Identification of markers for polymyxin resistance.

Three urine samples in this study were observed to have ion species at m/z 1,797 and m/z 1,920, which is indicative of E. coli with a phosphoethanolamine (PEtN) addition (17, 24) (Fig. 2, E. coli with mcr-1). The addition of a PEtN is a known mechanism and marker of polymyxin resistance (25). A PEtN addition is suggestive of an mcr gene. The presence of mcr genes was confirmed via PCR. All three samples were identified to be harboring mcr-1. All three isolates were determined to be colistin resistant by manual broth microdilution via an in-house-made panel.

Assay reproducibility.

All collected samples were processed separately by two individuals to determine assay reproducibility. For both sample preparation methods, concordance between the two individuals blinded to sample identification and performing the protocol for positive urine specimens was 94.4% (117/124). The discordant spectra between the individuals were typically attributed to low signal-to-noise ratios of the collected spectra. For the 13 no-growth, negative specimens, concordance was 100% (13/13). Overall, the high concordance illustrated the reproducibility of this assay.

DISCUSSION

The lipid-based MALDI-TOF MS assay using the FLAT extraction protocol has many strengths as a diagnostic platform for UTI diagnosis directly from patient samples. This is a rapid assay that has been shown to be more accurate than previous direct-from-urine MALDI-TOF-based assays, is highly reproducible, and has the potential to identify markers for antibiotic resistance directly from specimens (8, 2628).

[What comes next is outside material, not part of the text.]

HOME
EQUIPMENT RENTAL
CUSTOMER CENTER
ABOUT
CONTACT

MALDI-TOF MS has revolutionized the field of clinical microbiology due to its fast, reproducible, and cost-effective nature. Furthermore, MALDI-TOF MS diagnostic platforms have extensive pathogen libraries, compared to molecular methods, since they do not require preidentified species-specific primer sets (29, 30). By using the direct-from-specimen FLAT extraction method, the time to identification for Gram-negative bacteria can be reduced to less than 60 min with minimal hands-on time, thus reducing the time to more-targeted antimicrobial therapy and potentially improving overall antimicrobial stewardship and patient outcomes (31).

Previous studies have developed methods to identify urinary pathogens directly from specimens via MALDI-TOF MS (8, 2628). These previously published methods all utilized the existing protein-based MALDI-TOF platforms, MALDI Biotyper sirius (MBT) or Vitek MS. Overall, these extraction methods had times to results comparable to that of FLAT; however, these methods were much more labor-intensive, requiring multiple centrifugations, wash steps, and reagents. While FLAT does require a unique library and an aqueous-based citric acid buffer that is not commonly used at this time, this assay could be easily implemented in the future. A significant advantage over current protein-based platforms is that the total sample hands-on time is less than 5 min for FLAT, much less than previously published methods.

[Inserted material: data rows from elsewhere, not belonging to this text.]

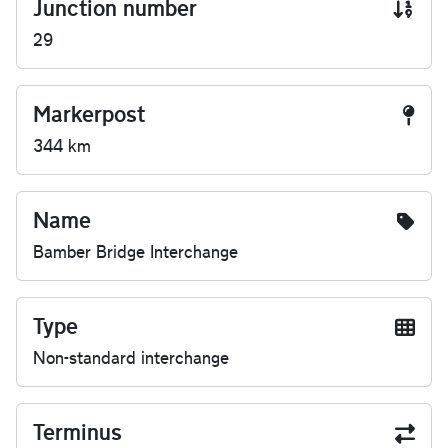
Junction number
29
Markerpost
344 km
Name
Bamber Bridge Interchange
Type
Non-standard interchange
Terminus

Use of the FLAT and lipid-based MALDI-TOF MS identification had an overall positive agreement of 81.5% without centrifugation and 94.4% with centrifugation. The improvement in positive agreement after centrifugation was most likely attributed to increasing the concentration of bacteria by creating a bacterial pellet. Previous direct-from-urine assays have demonstrated positive agreement between 79.2% and 91.8% (8, 2628); however, these studies included Gram-positive bacterial and fungal pathogens. This study included a bias cohort of only Gram-negative bacteria. When positive agreements for Gram-negative bacteria were compared, FLAT yielded better results, with the highest positive agreement among previously published direct-from-urine assays being 93.7% (8, 2628). Restricting sample collection to Gram-negative bacteria is a limitation of this study; however, most urinary pathogens observed clinically and studied in previous studies were Gram-negative bacteria, with analysis of Gram-positive and fungal pathogens currently ongoing.

As an added benefit, lipid-based MALDI-TOF MS after FLAT extraction has shown the ability to identify antimicrobial resistance directly from urine specimens within 1 h (17, 19, 20). In this study, we further identified the diagnostic signatures that represent the addition of phosphoethanolamine in three of the 60 E. coli isolates from unique individuals (5% of total E. coli isolates expressing the mcr-1 gene) that will result in resistance to colistin (polymyxin E) via MALDI-TOF MS. The prevalence of E. coli mcr-1 observed in this study (5%) was surprising, as the reported prevalence of colistin-resistant E. coli is 1.26% globally and 0.5% in the United States (32).

Despite the many strengths of this assay, one minor shortcoming is that this method requires a negative-ion mode. Currently, conventional clinical MALDI-TOF MS instruments such as the Vitek MS (bioMérieux, Durham, NC) and Bruker Microflex LT/SH (Bruker, Billerica, MA) are not equipped with a negative-ion mode. However, FDA-approved MS instruments equipped with a negative-ion mode are rapidly emerging on the market (e.g., Bruker sirius, Shimadzu 8030, and Autobio 2000), allowing for a more rapid uptake of this method (33). Additionally, current spectral identification of organisms is carried out manually, but an automated program that will remove manual interpretation is currently under development. Finally, future development of this assay includes addressing the limited ability to quantitate bacteria via MALDI-TOF MS. The gold standard of diagnosing UTIs and bacteriuria is the quantification of pathogens (6). MS has previously been unable to provide quantitative results, and semiquantitative assay development is limited and inaccurate (34). We are currently developing methods to improve quantification via MALDI-TOF MS directly from urine through the inclusion of synthetically derived lipid molecules as internal standards. In doing so, both pathogen identification and quantification could be conducted without the need to culture and further support the clinical potential of our assay.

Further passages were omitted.